ModelOps: Handsome Data Scientists Need Not Apply (Part 1)

Joe Maraschiello
3 min readAug 5, 2021

In 2020, People magazine crowned film star Michael B. Jordan as the sexist man alive. Each year, we see a new handsome celebrity heartthrob grace the covers of People, yet some individuals within your enterprise may remain sexy year after year: data scientists. Harvard Business Review (HBR) may have put it best with their decree of data scientists being “The Sexist Job of the 21st Century”.

HBR was right. We’ve seen an explosion in the growth of Data Science roles across multiple industries. Unlike passing fads, the bottom line justifies this growth, as the first cohort of data scientists often pay for and justify the next.

Yet, individual sexienss isn’t everything.

With the lowest hanging fruit already capitalized on, scaling and optimizing the operational processes that data scientists work within and depend on becomes imperative to maintain growth of business-changing outcomes. Over time, it’s the data science ecosystem that matters most, as opposed to individual contributors.

The first data scientist and the first model within an organization can add immense value without significant overhead. When dozens or hundreds of models require new launches, maintenance and monitoring, having the right processes and tools to reduce model-time-to-market and model risk become indispensable.

Future growth and effectiveness of data science requires teams to subscribe to a set of principles and tools that help them optimize their efforts much in the same way we’ve already seen agile developer teams do in the form of “DevOps”. We call this effectiveness-boosting framework framework, “ModelOps”.

Good Looks, or ModelOps Processes & Tools?

Photos by https://www.essence.com/ magazine.

Imagine, for a moment, that there was a direct correlation between handsome good looks, technical competency and individual performance.

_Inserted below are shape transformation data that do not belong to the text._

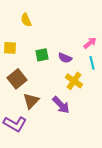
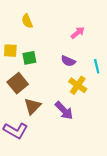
pink arrow: (90, 43) -> (78, 33), moved
green square: (42, 55) -> (29, 58), moved

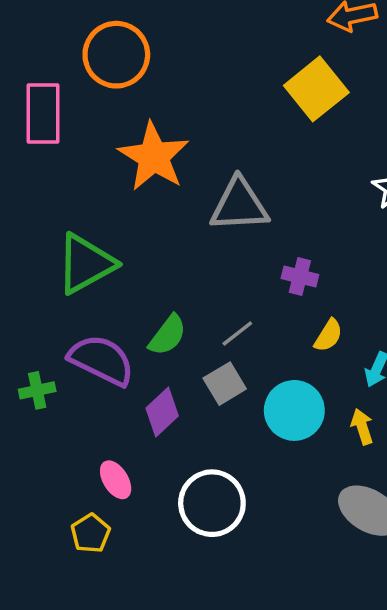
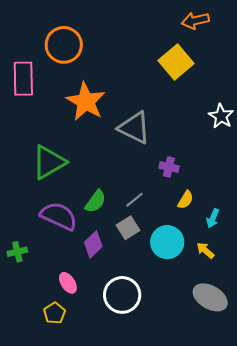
gray triangle: (239, 205) -> (134, 128), turned 30
green cross: (37, 390) -> (17, 252), moved
yellow arrow: (362, 427) -> (205, 250), turned -30

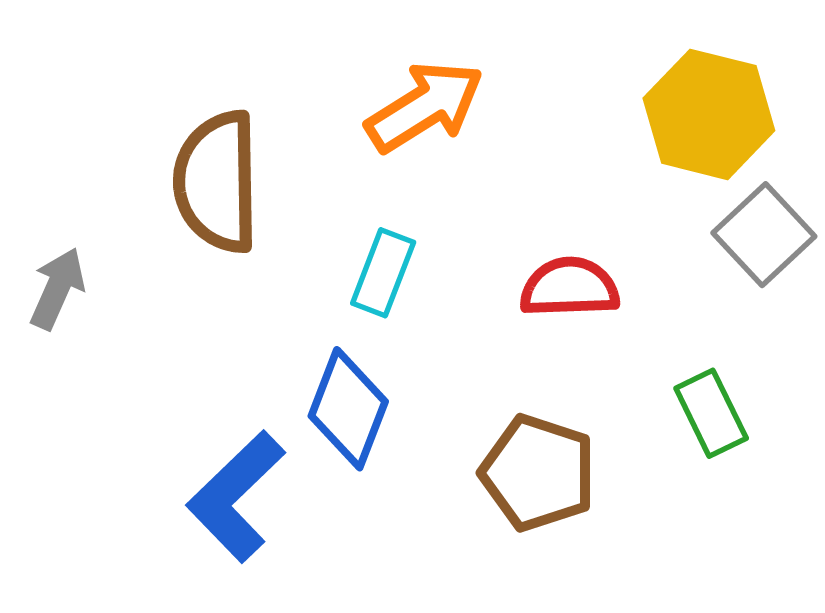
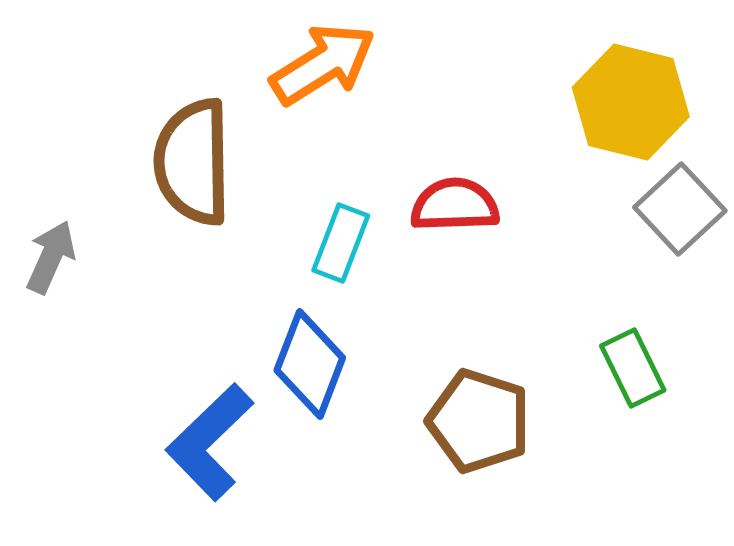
orange arrow: (425, 107) -> (323, 64), moved
red semicircle: (570, 287) -> (455, 205), moved

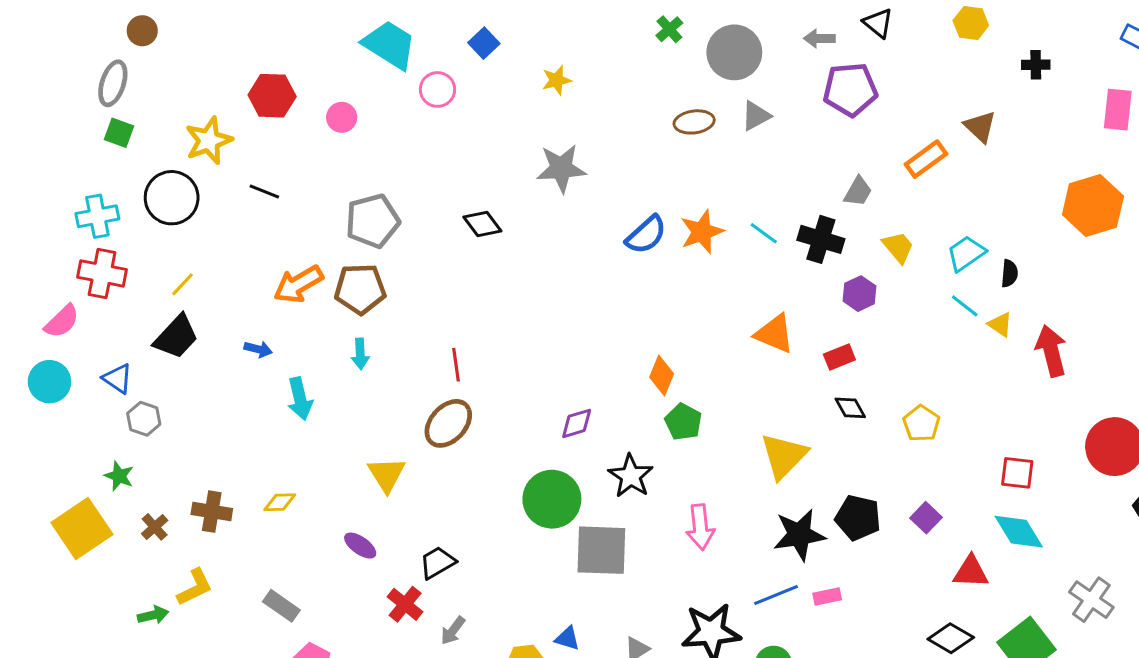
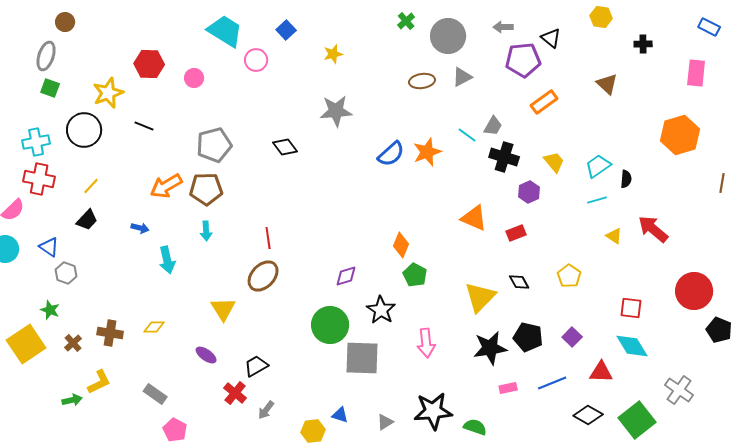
black triangle: (878, 23) -> (551, 38), moved
orange rectangle: (926, 159) -> (544, 102), moved
gray trapezoid: (858, 192) -> (493, 126), moved
cyan line: (764, 233) -> (467, 135), moved
cyan line: (965, 306) -> (597, 200), turned -54
yellow triangle: (1000, 324) -> (614, 236), moved
black trapezoid: (176, 337) -> (87, 220), size x0.7
red arrow: (1051, 351) -> (653, 229), turned -36
black diamond: (850, 408) -> (519, 282), moved
blue line: (776, 595) -> (552, 383), moved

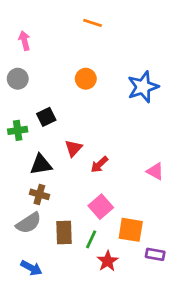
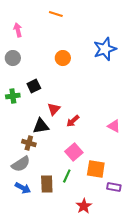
orange line: (93, 23) -> (56, 14), moved
blue star: (143, 87) -> (105, 49), moved
black triangle: (41, 164) -> (41, 126), moved
brown rectangle: (64, 233) -> (47, 184), moved
red star: (108, 261) -> (84, 206), moved
blue arrow: (31, 268) -> (23, 188), moved

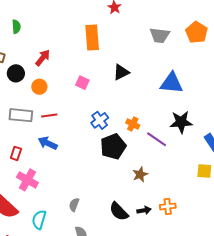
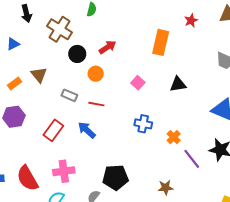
gray rectangle: (21, 115) -> (69, 95), size x0.7
blue cross: (100, 120) -> (143, 124), turned 30
black pentagon: (113, 146) -> (115, 177), moved
red rectangle: (16, 153) -> (53, 130), size x1.5
pink cross: (27, 180) -> (64, 171), moved, turned 35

The more ravishingly gorgeous the data scientist, the higher performing they would be.

If good looks were a measure of how good of a data scientist you would want on your team, what would you prefer?

(1) Five Micahel B. Jordan Data Scientists

(2) Five Anonymous “Average Looking” Data Scientists that have been trained on ModelsOps best practices, tools and frameworks

If we ask enterprises that have recently started their ModelOps journey, they would unequivocally choose the latter. They have the benefit of experiencing first hand the kind of productivity gains that can be achieved with adopting only a few ModelOps best practices.

The Top 3 ModelOps principles are:

  • Principle #1: Feature Store
  • Principle #2: Offer models-as-a-service (MaaS)
  • Principle #3: Intelligent monitoring

Let’s explore the first principle, a highly adopted feature store.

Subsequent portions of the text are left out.